Required work :: Every line of the entries below from the one containing "Identify the location" to the one containing "Task: Click on the 天主教聖馬爾定醫院-預約掛號", both ends included, must be written out exactly. No other line belongs in the answer.

[Saved entries]
------------------------------

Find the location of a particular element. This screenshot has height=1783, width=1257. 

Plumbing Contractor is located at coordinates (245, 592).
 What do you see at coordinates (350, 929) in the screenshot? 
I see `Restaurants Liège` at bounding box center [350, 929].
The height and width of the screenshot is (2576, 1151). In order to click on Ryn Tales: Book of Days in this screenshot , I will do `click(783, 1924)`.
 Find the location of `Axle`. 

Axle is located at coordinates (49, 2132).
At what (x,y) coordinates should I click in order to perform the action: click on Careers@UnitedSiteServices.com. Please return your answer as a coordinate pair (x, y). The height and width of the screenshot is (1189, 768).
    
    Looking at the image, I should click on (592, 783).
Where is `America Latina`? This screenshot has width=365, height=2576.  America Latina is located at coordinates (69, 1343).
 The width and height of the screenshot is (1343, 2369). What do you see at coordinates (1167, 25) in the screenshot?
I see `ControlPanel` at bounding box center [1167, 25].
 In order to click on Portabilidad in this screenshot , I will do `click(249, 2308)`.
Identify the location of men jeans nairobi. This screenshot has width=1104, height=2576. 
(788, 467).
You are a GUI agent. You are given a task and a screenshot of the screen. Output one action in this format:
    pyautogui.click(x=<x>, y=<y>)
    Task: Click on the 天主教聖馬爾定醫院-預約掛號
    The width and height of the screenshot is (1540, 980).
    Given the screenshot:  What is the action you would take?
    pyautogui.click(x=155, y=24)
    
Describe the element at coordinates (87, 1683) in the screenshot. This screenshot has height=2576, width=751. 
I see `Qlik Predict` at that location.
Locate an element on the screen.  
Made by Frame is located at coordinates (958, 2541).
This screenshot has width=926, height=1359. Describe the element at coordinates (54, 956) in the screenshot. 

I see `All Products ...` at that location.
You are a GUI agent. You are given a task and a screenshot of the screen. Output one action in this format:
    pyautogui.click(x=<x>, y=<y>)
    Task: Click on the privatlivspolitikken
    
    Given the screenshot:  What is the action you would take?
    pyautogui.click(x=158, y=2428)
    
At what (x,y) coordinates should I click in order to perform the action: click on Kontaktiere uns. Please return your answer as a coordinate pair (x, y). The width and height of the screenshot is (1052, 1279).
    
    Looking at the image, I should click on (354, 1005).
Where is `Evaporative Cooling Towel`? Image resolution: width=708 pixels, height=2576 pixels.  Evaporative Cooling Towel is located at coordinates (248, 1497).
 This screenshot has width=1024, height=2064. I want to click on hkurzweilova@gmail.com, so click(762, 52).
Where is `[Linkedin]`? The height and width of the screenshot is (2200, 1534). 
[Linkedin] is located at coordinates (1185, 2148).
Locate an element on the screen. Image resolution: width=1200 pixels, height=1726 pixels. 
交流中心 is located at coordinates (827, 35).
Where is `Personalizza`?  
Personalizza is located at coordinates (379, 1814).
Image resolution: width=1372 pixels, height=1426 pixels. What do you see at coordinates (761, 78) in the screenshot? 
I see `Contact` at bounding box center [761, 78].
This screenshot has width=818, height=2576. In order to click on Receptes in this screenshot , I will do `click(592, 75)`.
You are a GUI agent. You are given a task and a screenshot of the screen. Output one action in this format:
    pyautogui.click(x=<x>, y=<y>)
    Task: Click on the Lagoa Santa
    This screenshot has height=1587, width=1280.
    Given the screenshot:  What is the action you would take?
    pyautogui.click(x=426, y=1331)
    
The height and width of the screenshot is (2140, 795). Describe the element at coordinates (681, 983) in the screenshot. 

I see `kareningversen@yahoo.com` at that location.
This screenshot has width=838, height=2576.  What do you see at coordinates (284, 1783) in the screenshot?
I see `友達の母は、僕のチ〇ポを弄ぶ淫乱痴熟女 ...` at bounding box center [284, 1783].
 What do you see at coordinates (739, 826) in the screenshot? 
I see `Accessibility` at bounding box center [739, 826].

------------------------------

Answer for this exercise ::
Identify the location of men jeans nairobi. This screenshot has width=1104, height=2576. 
(788, 467).
You are a GUI agent. You are given a task and a screenshot of the screen. Output one action in this format:
    pyautogui.click(x=<x>, y=<y>)
    Task: Click on the 天主教聖馬爾定醫院-預約掛號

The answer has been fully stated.